--- Work task ---
Read the records beneath this task and copy every line that contains the string "skladu".

Source material START

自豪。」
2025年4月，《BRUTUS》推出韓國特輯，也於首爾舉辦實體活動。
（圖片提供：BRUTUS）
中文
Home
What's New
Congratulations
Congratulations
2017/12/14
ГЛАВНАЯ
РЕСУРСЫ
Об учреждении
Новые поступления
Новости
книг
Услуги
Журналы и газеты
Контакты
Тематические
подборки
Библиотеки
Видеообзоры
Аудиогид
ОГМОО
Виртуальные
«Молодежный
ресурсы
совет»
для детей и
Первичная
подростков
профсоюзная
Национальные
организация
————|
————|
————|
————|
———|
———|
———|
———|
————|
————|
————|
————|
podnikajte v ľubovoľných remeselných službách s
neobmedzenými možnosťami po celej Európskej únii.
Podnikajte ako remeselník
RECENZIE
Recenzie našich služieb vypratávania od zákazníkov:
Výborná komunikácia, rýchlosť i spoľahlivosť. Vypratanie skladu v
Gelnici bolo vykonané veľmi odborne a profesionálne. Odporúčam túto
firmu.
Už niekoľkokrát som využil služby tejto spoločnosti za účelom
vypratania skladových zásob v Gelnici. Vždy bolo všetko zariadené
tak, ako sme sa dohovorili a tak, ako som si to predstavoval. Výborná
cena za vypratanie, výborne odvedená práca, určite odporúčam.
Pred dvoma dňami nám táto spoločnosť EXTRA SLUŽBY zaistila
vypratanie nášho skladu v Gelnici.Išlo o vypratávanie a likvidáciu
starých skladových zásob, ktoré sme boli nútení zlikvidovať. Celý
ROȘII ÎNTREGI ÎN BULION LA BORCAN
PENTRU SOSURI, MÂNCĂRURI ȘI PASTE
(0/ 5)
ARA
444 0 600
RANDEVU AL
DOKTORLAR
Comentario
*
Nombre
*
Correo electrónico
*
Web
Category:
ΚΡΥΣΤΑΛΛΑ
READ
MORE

Source material END
Source material START

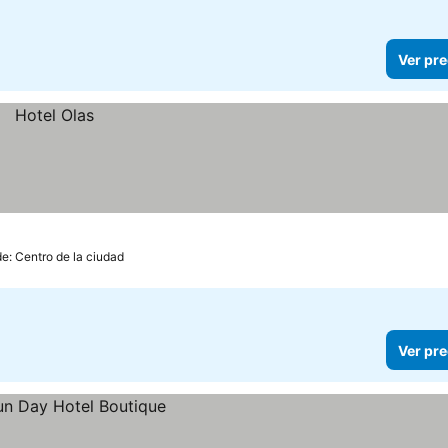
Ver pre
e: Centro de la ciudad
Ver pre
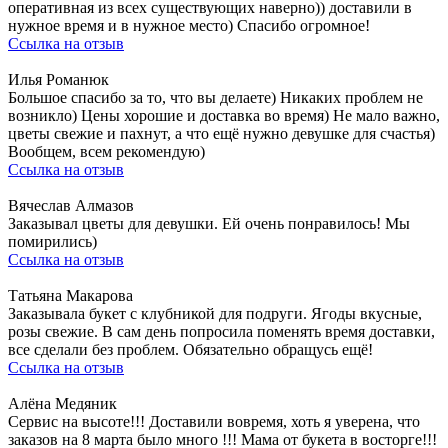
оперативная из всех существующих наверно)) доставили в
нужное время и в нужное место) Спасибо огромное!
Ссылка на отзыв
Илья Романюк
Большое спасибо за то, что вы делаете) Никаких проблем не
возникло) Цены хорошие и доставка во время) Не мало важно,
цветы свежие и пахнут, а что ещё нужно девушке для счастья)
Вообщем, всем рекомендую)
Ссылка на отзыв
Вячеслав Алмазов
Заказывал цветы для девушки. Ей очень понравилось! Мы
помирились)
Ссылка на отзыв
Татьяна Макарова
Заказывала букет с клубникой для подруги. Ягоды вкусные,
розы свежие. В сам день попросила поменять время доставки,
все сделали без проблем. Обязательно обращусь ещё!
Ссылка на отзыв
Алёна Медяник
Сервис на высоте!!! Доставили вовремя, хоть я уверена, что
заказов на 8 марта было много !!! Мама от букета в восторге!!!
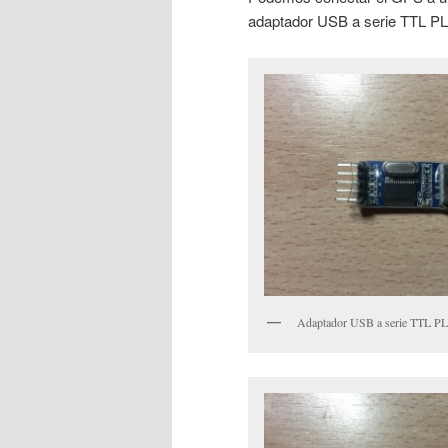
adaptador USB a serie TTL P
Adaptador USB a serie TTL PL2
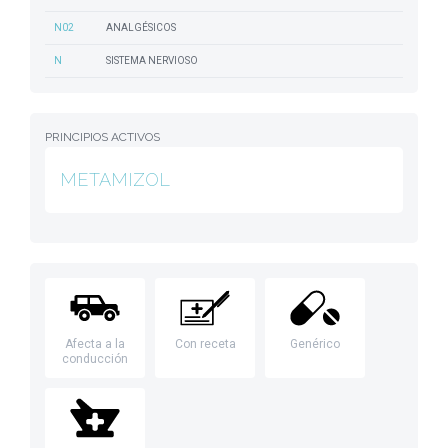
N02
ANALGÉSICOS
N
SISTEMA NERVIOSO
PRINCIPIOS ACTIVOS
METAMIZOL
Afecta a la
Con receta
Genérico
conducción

Source material END
Source material START

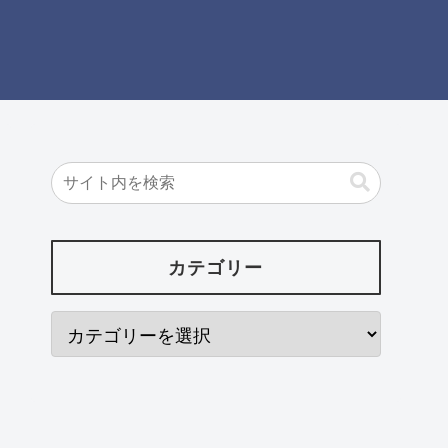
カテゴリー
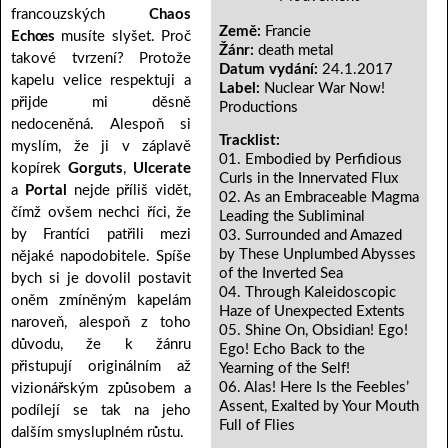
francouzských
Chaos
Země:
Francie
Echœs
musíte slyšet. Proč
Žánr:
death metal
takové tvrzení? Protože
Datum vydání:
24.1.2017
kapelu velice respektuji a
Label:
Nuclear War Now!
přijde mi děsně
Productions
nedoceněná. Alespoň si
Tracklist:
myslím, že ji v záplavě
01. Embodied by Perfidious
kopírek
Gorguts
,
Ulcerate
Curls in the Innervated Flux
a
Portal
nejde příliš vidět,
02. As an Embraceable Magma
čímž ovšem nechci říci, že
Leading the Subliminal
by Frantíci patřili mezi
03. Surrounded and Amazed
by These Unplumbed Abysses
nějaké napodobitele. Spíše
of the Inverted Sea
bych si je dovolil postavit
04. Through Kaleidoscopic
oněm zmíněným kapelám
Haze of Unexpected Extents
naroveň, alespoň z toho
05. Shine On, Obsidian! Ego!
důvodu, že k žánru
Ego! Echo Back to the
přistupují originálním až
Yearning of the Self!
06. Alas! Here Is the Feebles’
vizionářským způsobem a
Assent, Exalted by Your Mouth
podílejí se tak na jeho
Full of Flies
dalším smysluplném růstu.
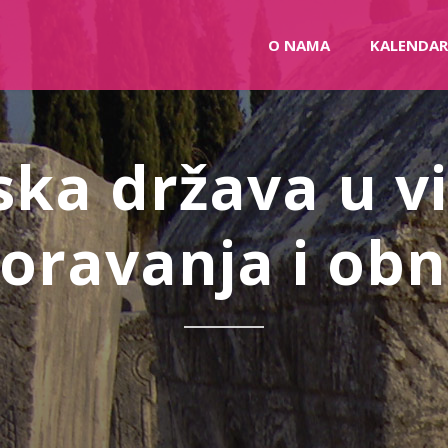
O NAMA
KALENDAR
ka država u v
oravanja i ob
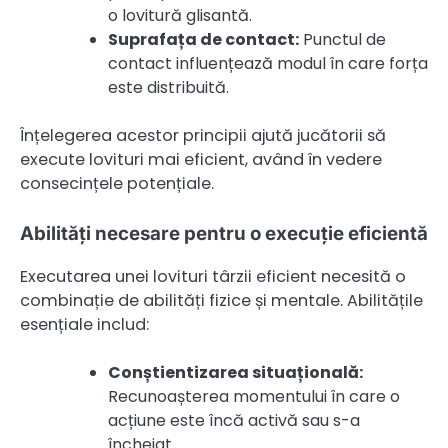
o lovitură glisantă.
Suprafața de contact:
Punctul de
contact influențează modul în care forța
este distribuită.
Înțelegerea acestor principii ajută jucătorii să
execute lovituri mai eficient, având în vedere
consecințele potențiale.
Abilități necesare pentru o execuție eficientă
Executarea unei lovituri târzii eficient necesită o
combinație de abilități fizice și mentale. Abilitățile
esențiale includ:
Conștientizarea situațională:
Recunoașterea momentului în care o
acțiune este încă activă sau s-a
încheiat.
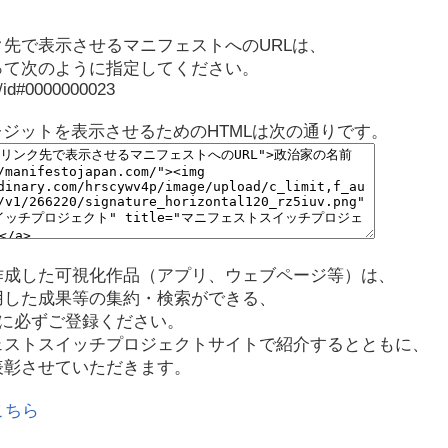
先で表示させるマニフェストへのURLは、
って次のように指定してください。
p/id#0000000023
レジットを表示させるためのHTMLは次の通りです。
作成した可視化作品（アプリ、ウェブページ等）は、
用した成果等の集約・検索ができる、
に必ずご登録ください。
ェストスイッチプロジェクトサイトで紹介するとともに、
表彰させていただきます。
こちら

Source material END

--- Output below ---
Výborná komunikácia, rýchlosť i spoľahlivosť. Vypratanie skladu v
vypratanie nášho skladu v Gelnici.Išlo o vypratávanie a likvidáciu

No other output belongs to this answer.